[Assignment]: Show every line in the entries below where the word "Latacunga" appears.

*** Opening of Dataset records ***

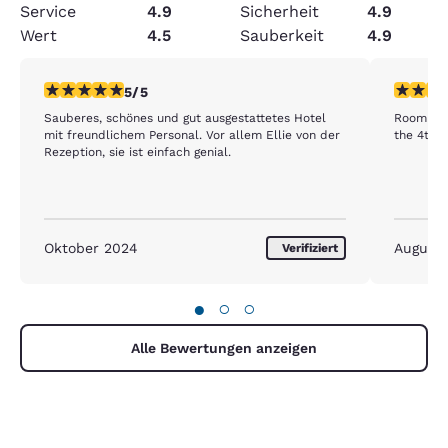
Service
4.9
Sicherheit
4.9
Wert
4.5
Sauberkeit
4.9
5-Sterne-Bewertung. Außergewöhnlich. 1 Bewertung
4-Sterne
5/5
Sauberes, schönes und gut ausgestattetes Hotel
Room was
mit freundlichem Personal. Vor allem Ellie von der
the 4th f
Rezeption, sie ist einfach genial.
Oktober 2024
August
Verifiziert
●
○
○
Alle Bewertungen anzeigen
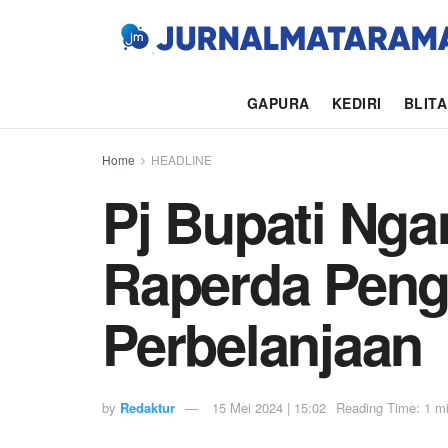
GAPURA
KEDIRI
BLIT
Home
HEADLINE
Pj Bupati Ng
Raperda Peng
Perbelanjaan
by
Redaktur
15 Mei 2024 | 15:02
Reading Time: 1 mi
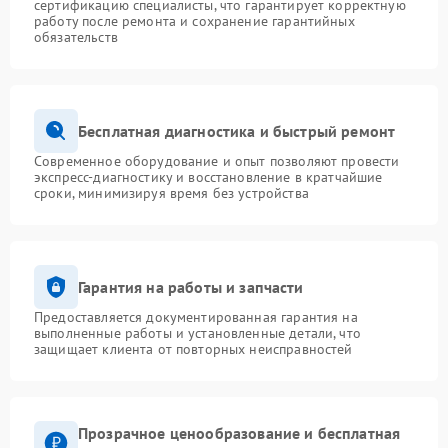
сертификацию специалисты, что гарантирует корректную
работу после ремонта и сохранение гарантийных
обязательств
Бесплатная диагностика и быстрый ремонт
Современное оборудование и опыт позволяют провести
экспресс-диагностику и восстановление в кратчайшие
сроки, минимизируя время без устройства
Гарантия на работы и запчасти
Предоставляется документированная гарантия на
выполненные работы и установленные детали, что
защищает клиента от повторных неисправностей
Прозрачное ценообразование и бесплатная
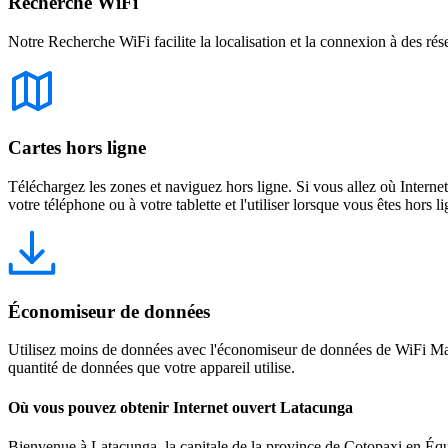
Recherche WiFi
Notre Recherche WiFi facilite la localisation et la connexion à des rés
Cartes hors ligne
Téléchargez les zones et naviguez hors ligne. Si vous allez où Intern
votre téléphone ou à votre tablette et l'utiliser lorsque vous êtes hors li
Économiseur de données
Utilisez moins de données avec l'économiseur de données de WiFi Map
quantité de données que votre appareil utilise.
Où vous pouvez obtenir Internet ouvert Latacunga
Bienvenue à Latacunga, la capitale de la province de Cotopaxi en Équat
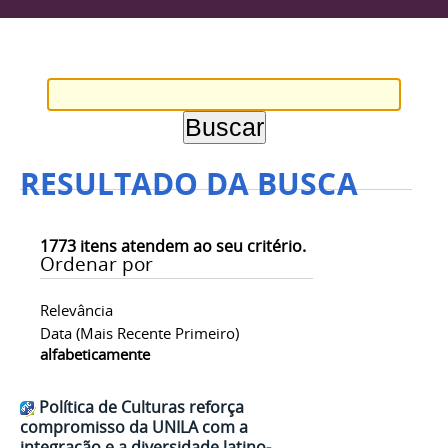
RESULTADO DA BUSCA
1773
itens atendem ao seu critério.
Ordenar por
Relevância
Data (mais Recente Primeiro)
alfabeticamente
Política de Culturas reforça
compromisso da UNILA com a
integração e a diversidade latino-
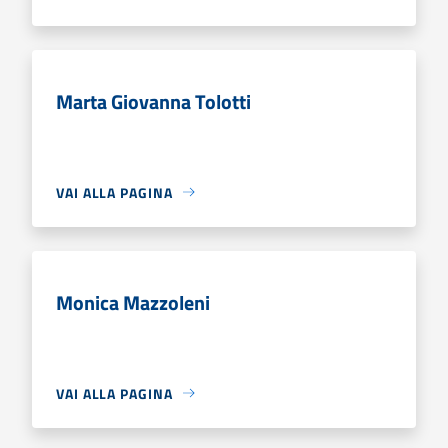
Marta Giovanna Tolotti
VAI ALLA PAGINA
Monica Mazzoleni
VAI ALLA PAGINA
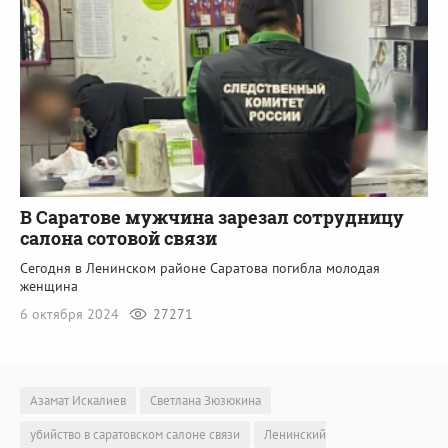
В Саратове мужчина зарезал сотрудницу
салона сотовой связи
Сегодня в Ленинском районе Саратова погибла молодая
женщина
6 октября 2024
27271
Азамат Искалиев
Светлана Зюзюкина
убийство в саратовском салоне связи
Ленинский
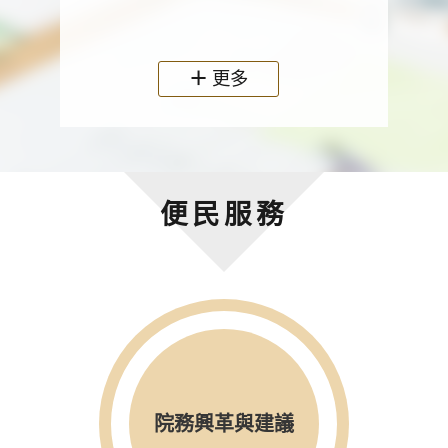
政機關
更多
便民服務
院務興革與建議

*** Close of Dataset records ***

[The answer]:
Où vous pouvez obtenir Internet ouvert Latacunga
Bienvenue à Latacunga, la capitale de la province de Cotopaxi en Équat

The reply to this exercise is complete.